Anlässlich der Feierlichkeiten zum 75-jährigen Bestehen des deutschen Grundgesetzes mehren sich Rufe nach mehr Wertschätzung für Verfassung und Demokratie. In Berlin wurde das Jubiläum mit einem Staatsakt gewürdigt.

23.05.2024
    Berlin: Bundespräsident Frank-Walter Steinmeier spricht beim Staatsakt zu "75 Jahre Grundgesetz" auf dem Forum zwischen Bundestag und Bundeskanzleramt.
    75 Jahre Grundgesetz - Staatsakt mit Bundespräsident Steinmeier in Berlin (Michael Kappeler / dpa / Michael Kappeler)

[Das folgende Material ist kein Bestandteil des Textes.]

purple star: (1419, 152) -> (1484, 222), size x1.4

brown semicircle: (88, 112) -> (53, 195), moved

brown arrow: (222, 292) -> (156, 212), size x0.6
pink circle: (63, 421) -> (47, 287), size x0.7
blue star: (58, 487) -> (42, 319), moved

    Vor den rund 1.100 Gästen bei der Festveranstaltung bezeichnete Bundespräsident Steinmeier das Grundgesetz als "geglückt, aber nicht auf ewig garantiert". Die Demokratie in Deutschland sei unter Druck geraten durch Kräfte, die sie schwächen und aushöhlen wollten. Deshalb seien alle aufgerufen, sich gegen Menschenverachtung, Hetze gegen Minderheiten und Hass einzusetzen. Das Grundgesetz garantiere Freiheit, sei aber zugleich auch ein Auftrag an alle Bürger.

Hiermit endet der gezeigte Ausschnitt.